X: Нет… Амбры, конечно. Дождь у меня на коже был холодным и свежим. Стайка мальчишек смотрела на меня во все глаза и хихикала. Голова у меня все еще была в пене от шампуня… Скрючившись, я провел в проулке минут пять, а мальчишки подзывали с улицы прохожих. Я превратился в экспонат. В диковинку. Понимаете, они приняли меня за Живого святого, сбежавшего из церкви, и все спрашивали, к которой я принадлежу. Пока я кричал им убираться, они бросали мне монетки и книги — книги! — в уплату за мои благословения. Наконец, я выбежал из проулка и спрятался у общественного алтаря. Здесь мне пришлось тесниться с тысячью кающихся, на многих были всего лишь набедренные повязки, но они во весь голос распевали что-то, напоминавшее сквернословия. В какой-то момент я снова закрыл глаза, спрашивая себя, не сон ли все это, а когда открыл их опять, то очутился в душе.

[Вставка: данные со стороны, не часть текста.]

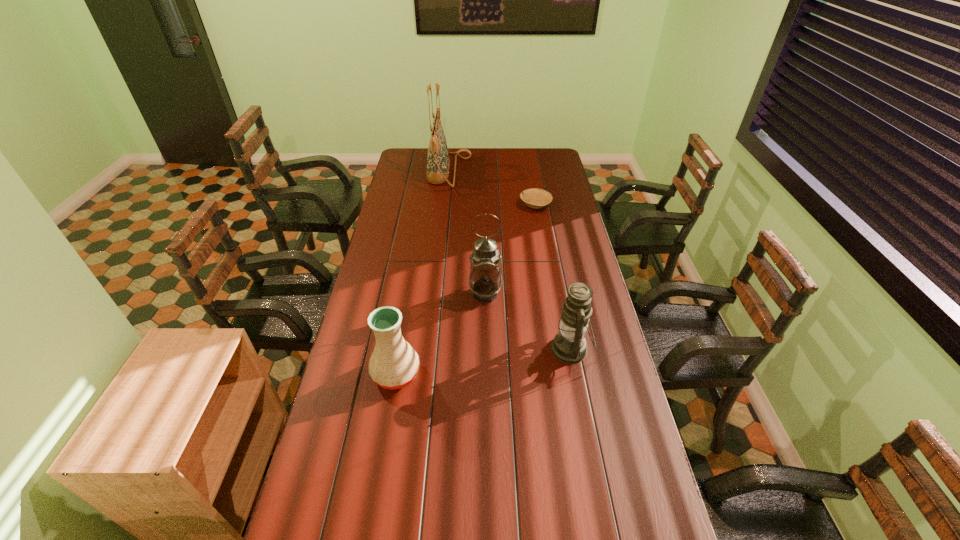 You are a GUI agent. You are given a task and a screenshot of the screen. Output one action in this format:
    pyautogui.click(x=<x>, y=<y>)
    Task: Click on the free space at the far right corner
    
    Given the screenshot: What is the action you would take?
    pyautogui.click(x=547, y=148)

You are a GUI agent. You are given a task and a screenshot of the screen. Output one action in this format:
    pyautogui.click(x=<x>, y=<y>)
    Task: Click on the vacant point located between the handbag and the pottery
    
    Given the screenshot: What is the action you would take?
    pyautogui.click(x=422, y=273)

I want to click on empty space between the pottery and the shortest object, so click(x=466, y=289).

You are a GUI agent. You are given a task and a screenshot of the screen. Output one action in this format:
    pyautogui.click(x=<x>, y=<y>)
    Task: Click on the vacant area that lies between the pottery and the second farthest object
    The image size is (960, 540).
    Given the screenshot: What is the action you would take?
    pyautogui.click(x=466, y=289)

Where is `vacant region between the bowl and the handbag`? This screenshot has width=960, height=540. vacant region between the bowl and the handbag is located at coordinates (492, 188).

The width and height of the screenshot is (960, 540). I want to click on free spot between the third object from left to right and the farthest object, so click(468, 232).

At what (x,y) coordinates should I click in order to perform the action: click on vacant region between the taller oil lamp and the pottery. Please return your answer as a coordinate pair (x, y). This screenshot has width=960, height=540. Looking at the image, I should click on (441, 334).

Where is `vacant area between the tallest object and the pottery`? vacant area between the tallest object and the pottery is located at coordinates (422, 273).

The width and height of the screenshot is (960, 540). I want to click on unoccupied area between the farther oil lamp and the farthest object, so click(468, 232).

Identify the location of empty space that is in between the shortest object and the pottery. This screenshot has width=960, height=540. (466, 289). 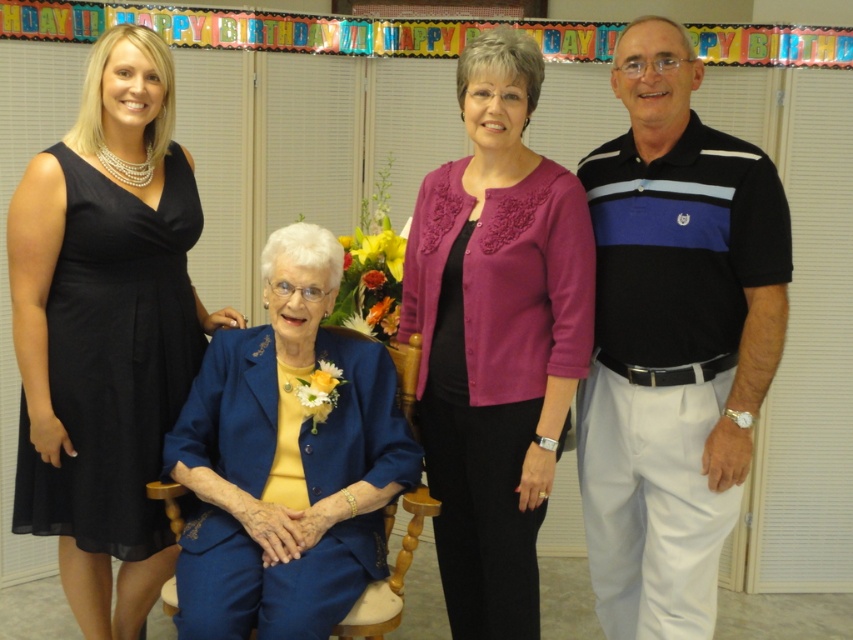 Question: Is black striped polo shirt at right positioned at the back of black chiffon dress at left?

Choices:
 (A) no
 (B) yes

Answer: (A)

Question: Which point is farther from the camera taking this photo?

Choices:
 (A) (100, 58)
 (B) (479, 320)
 (C) (593, 163)
 (D) (363, 413)

Answer: (C)

Question: From the image, what is the correct spatial relationship of purple embroidered cardigan at center in relation to blue satin suit at center?

Choices:
 (A) above
 (B) below

Answer: (A)

Question: Which object is the closest to the blue satin suit at center?

Choices:
 (A) purple embroidered cardigan at center
 (B) black chiffon dress at left
 (C) black striped polo shirt at right

Answer: (B)

Question: Can you confirm if black chiffon dress at left is smaller than blue satin suit at center?

Choices:
 (A) no
 (B) yes

Answer: (A)

Question: Which of these objects is positioned farthest from the blue satin suit at center?

Choices:
 (A) purple embroidered cardigan at center
 (B) black chiffon dress at left

Answer: (A)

Д: Были какие-то доказательства того, что вы «отсутствовали»?
X: Ноги у меня были грязные. Я мог бы поклясться, что ноги у меня были грязные.
Д: Вы принесли с собой что-нибудь из Амбры?
X: В тот момент я ни о чем таком не знал. Но позже понял, что кое-что проникло вместе со мной…
Д: Такое впечатление, что вы были в ужасе.
X: Я и был в ужасе! Одно дело — видеть Амбру издали, выуживать информацию из оберточной бумаги, совсем другое — оказаться в вымышленном мире голым.
Д: Она показалась вам более пугающей, чем Нью-Йорк?
X: Что вы хотите этим сказать?
Д: Шучу, наверное. Расскажите мне еще о Нью-Йорке. Я никогда там не бывал.
X: Ну что тут можно сказать? Он грязный, серый, но тем не менее более живой, чем любой другой город, кроме…
Д: Амбры?
X: Я этого не говорил. Я, возможно, это подумал, но опять же: город твоего воображения и должен казаться более живым, правда?
Д: Не обязательно. Мне бы хотелось услышать больше про Нью-Йорк с вашей уникальной точки зрения, но вы как будто возбуждены и…
X: Это совершенно не важно.
Д: Несомненно. Что вы сделали после происшествия в Нью-Йорке?
X: Улетел назад в Таллахаси, не закончив с делами… Что я такого сказал? У вас ошарашенный вид.
Д: Ничего. Не важно. Продолжайте. Вы улетели домой, не закончив с делами.
X: И сказал Ханне, что мы немедленно уезжаем на две недели в отпуск. Мы полетели на Корфу и там прекрасно провели время с моим греческим издателем. Понимаете, никто меня там не узнавал! Дочь Ханны Сара просто влюбилась в подводное плавание. Вода там невероятная. Голубая и прозрачная. Даже на большой глубине дно видно.